Will any PC games take advantage of 10+ cores.

Soldato
Joined
9 Jan 2005
Posts
4,427
Location
Stoke-On-Trent
As we know we are lucky if games take advantageof 6 to 8 cores but will there be any game that will make use of the cores on the 5900x and 5950x. I had 16 cores way back with my old 1950x and I"m fed up of devs not producing games that will efficiently use the extra cores.
 
As we know we are lucky if games take advantage of 6 to 8 cores but will there be any game that will make use of the cores on the 5900x and 5950x. I had 16 cores way back with my old 1950x and I"m fed up of devs not producing games that will efficiently use the extra cores.

As muon said, a lot of game do use those extra cores. In fact, for many years now the typical scenario in engine development is to spawn as many threads as is possible for the hardware it's running on. It's been a long time since the norm of having a finite limit on the number of cores/threads used.

The issue is that there are a lot of stages in an engine loop where data dependencies occur (ie. Task C can't run until Task B has finished, which, in turn, can't run until both Task A1 and A2 have finished, etc.), meaning things often aren't 100% parallelisable on the cpu-side in games. The gameplay differences between games can affect this to varying extents too. Also, even if a game is definitely using all cores there are a lot of times where those cores don't have enough work available to them to execute all the time whilst the main thread(s) are running. The more cores, the quicker you exhaust the pending work queue(s), and the longer each core subsequently has to wait for new work to be added to the same work queue(s), thus decreasing core utilisation - that may very well just be the nature of how much parallel work is generated each loop for a specific game.

Now, to improve parallelisation you may try to multithread any serial parts of the code on the 'critical path', or you could instead increase that amount of multithreaded and/or asynchronous work on top of what is already being generated. The former has likely already been tackled by most engine teams, and after a point it's impractical and effectively impossible (there are many parts of a game that have data and logical dependencies stopping this). A better option is the latter, where we add more parallel or async work either through extending more of what's already implemented, or perhaps through the addition of brand new features/functionality altogether. However, to any significant degree that won't likely occur except for jumps in baseline target h/w over time.

In general blaming the devs really isn't warranted when it comes to this topic (at least most of the time it isn't... perhaps there should still be eyebrows raised at some though: Middle-Earth: Shadow of War).

tl;dr: Most of the time it isn't the devs. Blame h/w targets and blame it on the impracticalities of multithreading/parallelising all the game code.
 
Last edited:
There are very few games that use more than 1-3 main threads and a dozen or less supplemental threads - if you have less than ~8 real or virtual cores things can become less smooth and/or stuttery but as it stands even 8 SMT threads is generally enough.

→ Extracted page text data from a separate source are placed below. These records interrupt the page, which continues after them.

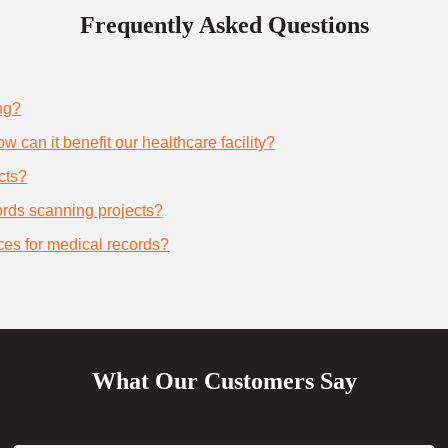
Frequently Asked Questions
ng?
 can it benefit our healthcare facility?
cts?
cords scanning projects?
ces for medical records?
What Our Customers Say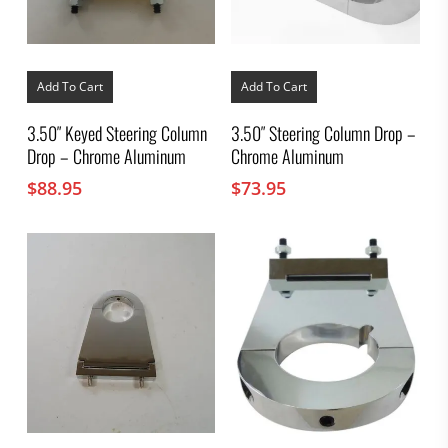
Add To Cart
Add To Cart
3.50″ Keyed Steering Column
3.50″ Steering Column Drop –
Drop – Chrome Aluminum
Chrome Aluminum
$
88.95
$
73.95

There are exceptions but I can't see any games using 10+ real cores any time soon unless there are some real investments in AI development, physics or other additional features which can eat up a lot of threads.

As above there are some key parts of a game processing pipeline which simply are highly serial by nature no ifs or buts the only way higher and higher core counts come into play is through extensive use of additional features such as more advanced physics simulations.